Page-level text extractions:

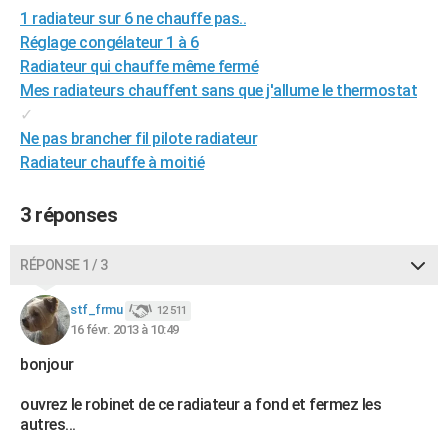
1 radiateur sur 6 ne chauffe pas..
City break
Voyage de noces
Climat
Destinations
Voyage nature
Forum
+
PHOTO
Réglage congélateur 1 à 6
GUIDES D'ACHAT
Radiateur qui chauffe même fermé
Mes radiateurs chauffent sans que j'allume le thermostat
BONS PLANS
✓
Ne pas brancher fil pilote radiateur
CARTE DE VOEUX
Radiateur chauffe à moitié
Carte Bonne année
Carte Pâques
Carte de Noël
Carte Saint-Valentin
Carte d'anniversaire
DICTIONNAIRE
3 réponses
Biographies
Expressions
Dictionnaire
Citations
Proverbes
PROGRAMME TV
RÉPONSE 1 / 3
COPAINS D'AVANT
Se connecter
Collèges
Universités
Service militaire
S'inscrire
Lycées
Primaires
Entreprises
Avis de recherche
AVIS DE DÉCÈS
stf_frmu
12 511
16 févr. 2013 à 10:49
FORUM
bonjour
Lifestyle
Sport
Television
Cinema
Bricolage
Culture
Auto
Voyage
ouvrez le robinet de ce radiateur a fond et fermez les
autres...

● **WORK ORDER**
All the lines that hold the word "Voyage" must appear in the answer, copied from the records.

● **EXPECTED ANSWER**
Voyage de noces
Voyage nature
Voyage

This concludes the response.